Recorded data:

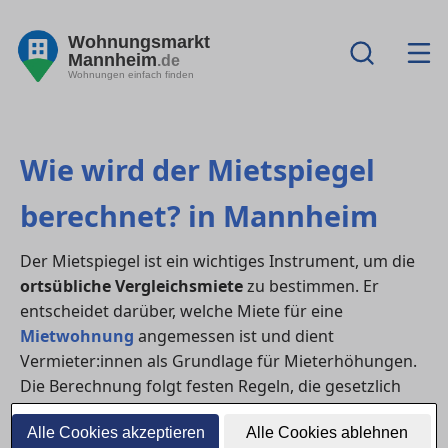
Wohnungsmarkt
Mannheim
.de
Wohnungen einfach finden
Wie wird der Mietspiegel
berechnet? in Mannheim
Der Mietspiegel ist ein wichtiges Instrument, um die
ortsübliche Vergleichsmiete
zu bestimmen. Er
entscheidet darüber, welche Miete für eine
Mietwohnung
angemessen ist und dient
Vermieter:innen als Grundlage für Mieterhöhungen.
Die Berechnung folgt festen Regeln, die gesetzlich
verankert und wissenschaftlich geprüft sind.
Alle Cookies akzeptieren
Alle Cookies ablehnen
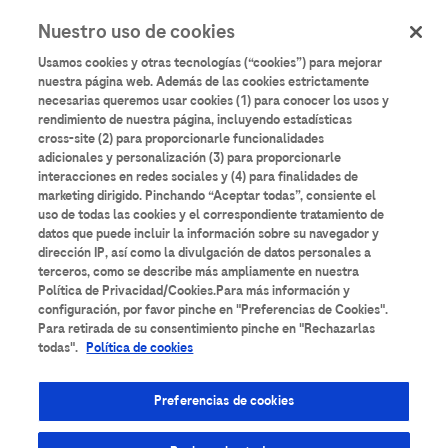
User
Pasar
Nuestro uso de cookies
al
Iniciar sesión
Registrarse
account
contenido
Usamos cookies y otras tecnologías (“cookies”) para mejorar
principal
menu
nuestra página web. Además de las cookies estrictamente
necesarias queremos usar cookies (1) para conocer los usos y
rendimiento de nuestra página, incluyendo estadísticas
cross-site (2) para proporcionarle funcionalidades
adicionales y personalización (3) para proporcionarle
interacciones en redes sociales y (4) para finalidades de
Aulario
Roche
marketing dirigido. Pinchando “Aceptar todas”, consiente el
uso de todas las cookies y el correspondiente tratamiento de
datos que puede incluir la información sobre su navegador y
Formación científica y de buenas prácticas
dirección IP, así como la divulgación de datos personales a
terceros, como se describe más ampliamente en nuestra
destinada a profesionales sanitarios interesados
Política de Privacidad/Cookies.Para más información y
en su desarrollo profesional.
configuración, por favor pinche en "Preferencias de Cookies".
Para retirada de su consentimiento pinche en "Rechazarlas
todas".
Política de cookies
Preferencias de cookies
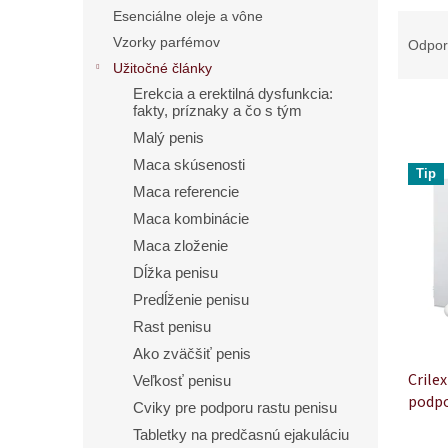
R
Esenciálne oleje a vône
a
Vzorky parfémov
Odpo
d
Užitočné články
e
Erekcia a erektilná dysfunkcia:
n
fakty, príznaky a čo s tým
i
Malý penis
e
V
Maca skúsenosti
p
Tip
ý
r
Maca referencie
p
o
Maca kombinácie
i
d
s
Maca zloženie
u
p
Dĺžka penisu
k
r
Predĺženie penisu
t
o
o
Rast penisu
d
v
Ako zväčšiť penis
u
Crile
k
Veľkosť penisu
podpo
t
Cviky pre podporu rastu penisu
o
Tabletky na predčasnú ejakuláciu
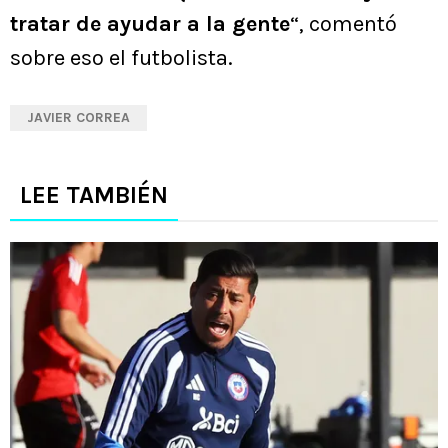
tratar de ayudar a la gente
“, comentó
sobre eso el futbolista.
JAVIER CORREA
LEE TAMBIÉN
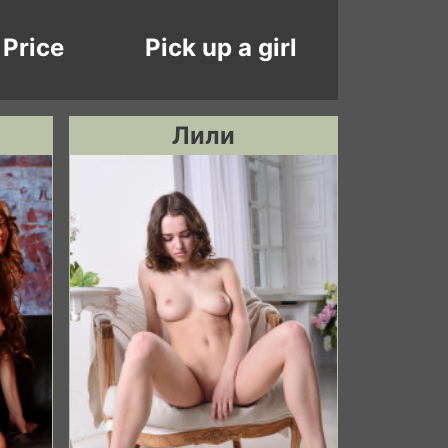
Price
Pick up a girl
Лили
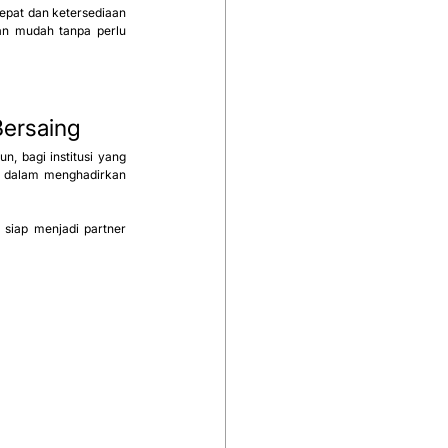
epat dan ketersediaan 
an mudah tanpa perlu 
Bersaing
 bagi institusi yang 
g dalam menghadirkan 
 siap menjadi partner 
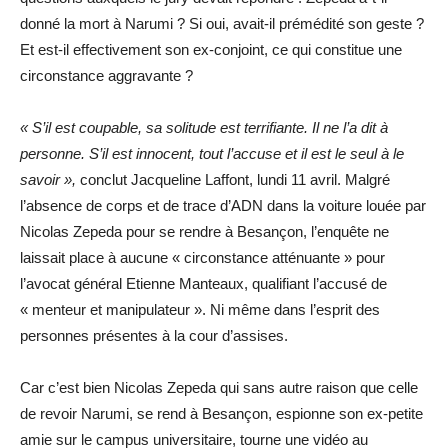
donné la mort à Narumi ? Si oui, avait-il prémédité son geste ?
Et est-il effectivement son ex-conjoint, ce qui constitue une
circonstance aggravante ?
« S’il est coupable, sa solitude est terrifiante. Il ne l’a dit à
personne. S’il est innocent, tout l’accuse et il est le seul à le
savoir »,
conclut Jacqueline Laffont, lundi 11 avril. Malgré
l’absence de corps et de trace d’ADN dans la voiture louée par
Nicolas Zepeda pour se rendre à Besançon, l’enquête ne
laissait place à aucune « circonstance atténuante » pour
l’avocat général Etienne Manteaux, qualifiant l’accusé de
« menteur et manipulateur ». Ni même dans l’esprit des
personnes présentes à la cour d’assises.
Car c’est bien Nicolas Zepeda qui sans autre raison que celle
de revoir Narumi, se rend à Besançon, espionne son ex-petite
amie sur le campus universitaire, tourne une vidéo au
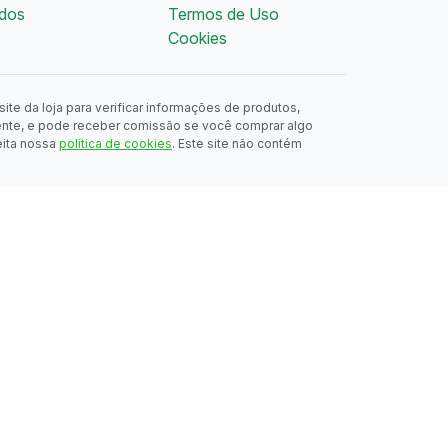
dos
Termos de Uso
Cookies
ite da loja para verificar informações de produtos,
ente, e pode receber comissão se você comprar algo
eita nossa
política de cookies
. Este site não contém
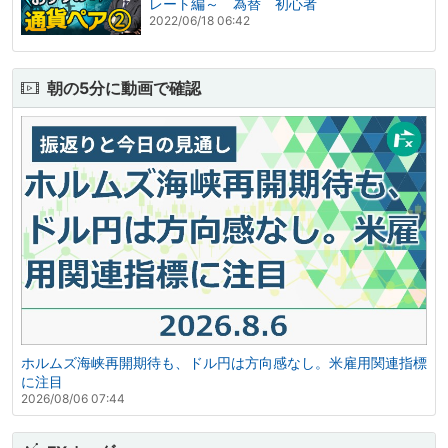
レート編～ 為替 初心者
2022/06/18 06:42
朝の5分に動画で確認
ホルムズ海峡再開期待も、ドル円は方向感なし。米雇用関連指標
に注目
2026/08/06 07:44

◆ **What the task requires**:
Quote the preceding records in their entirety, excluding every picture.

◆ **Answer to the exercise**:
Wohnungsmarkt
Mannheim
.de
Wohnungen einfach finden
Wie wird der Mietspiegel
berechnet? in Mannheim
Der Mietspiegel ist ein wichtiges Instrument, um die
ortsübliche Vergleichsmiete
zu bestimmen. Er
entscheidet darüber, welche Miete für eine
Mietwohnung
angemessen ist und dient
Vermieter:innen als Grundlage für Mieterhöhungen.
Die Berechnung folgt festen Regeln, die gesetzlich
verankert und wissenschaftlich geprüft sind.
Alle Cookies akzeptieren
Alle Cookies ablehnen
User
Pasar
Nuestro uso de cookies
al
Iniciar sesión
Registrarse
account
contenido
Usamos cookies y otras tecnologías (“cookies”) para mejorar
principal
menu
nuestra página web. Además de las cookies estrictamente
necesarias queremos usar cookies (1) para conocer los usos y
rendimiento de nuestra página, incluyendo estadísticas
cross-site (2) para proporcionarle funcionalidades
adicionales y personalización (3) para proporcionarle
interacciones en redes sociales y (4) para finalidades de
Aulario
Roche
marketing dirigido. Pinchando “Aceptar todas”, consiente el
uso de todas las cookies y el correspondiente tratamiento de
datos que puede incluir la información sobre su navegador y
Formación científica y de buenas prácticas
dirección IP, así como la divulgación de datos personales a
terceros, como se describe más ampliamente en nuestra
destinada a profesionales sanitarios interesados
Política de Privacidad/Cookies.Para más información y
en su desarrollo profesional.
configuración, por favor pinche en "Preferencias de Cookies".
Para retirada de su consentimiento pinche en "Rechazarlas
todas".
Política de cookies
Preferencias de cookies
R
Esenciálne oleje a vône
a
Vzorky parfémov
Odpo
d
Užitočné články
e
Erekcia a erektilná dysfunkcia:
n
fakty, príznaky a čo s tým
i
Malý penis
e
V
Maca skúsenosti
p
Tip
ý
r
Maca referencie
p
o
Maca kombinácie
i
d
s
Maca zloženie
u
p
Dĺžka penisu
k
r
Predĺženie penisu
t
o
o
Rast penisu
d
v
Ako zväčšiť penis
u
Crile
k
Veľkosť penisu
podpo
t
Cviky pre podporu rastu penisu
o
Tabletky na predčasnú ejakuláciu
tratar de ayudar a la gente
“, comentó
sobre eso el futbolista.
JAVIER CORREA
LEE TAMBIÉN
Price
Pick up a girl
Лили
epat dan ketersediaan 
an mudah tanpa perlu 
Bersaing
 bagi institusi yang 
g dalam menghadirkan 
 siap menjadi partner 
donné la mort à Narumi ? Si oui, avait-il prémédité son geste ?
Et est-il effectivement son ex-conjoint, ce qui constitue une
circonstance aggravante ?
« S’il est coupable, sa solitude est terrifiante. Il ne l’a dit à
personne. S’il est innocent, tout l’accuse et il est le seul à le
savoir »,
conclut Jacqueline Laffont, lundi 11 avril. Malgré
l’absence de corps et de trace d’ADN dans la voiture louée par
Nicolas Zepeda pour se rendre à Besançon, l’enquête ne
laissait place à aucune « circonstance atténuante » pour
l’avocat général Etienne Manteaux, qualifiant l’accusé de
« menteur et manipulateur ». Ni même dans l’esprit des
personnes présentes à la cour d’assises.
Car c’est bien Nicolas Zepeda qui sans autre raison que celle
de revoir Narumi, se rend à Besançon, espionne son ex-petite
amie sur le campus universitaire, tourne une vidéo au
dos
Termos de Uso
Cookies
ite da loja para verificar informações de produtos,
ente, e pode receber comissão se você comprar algo
eita nossa
política de cookies
. Este site não contém
レート編～ 為替 初心者
2022/06/18 06:42
朝の5分に動画で確認
ホルムズ海峡再開期待も、ドル円は方向感なし。米雇用関連指標
に注目
2026/08/06 07:44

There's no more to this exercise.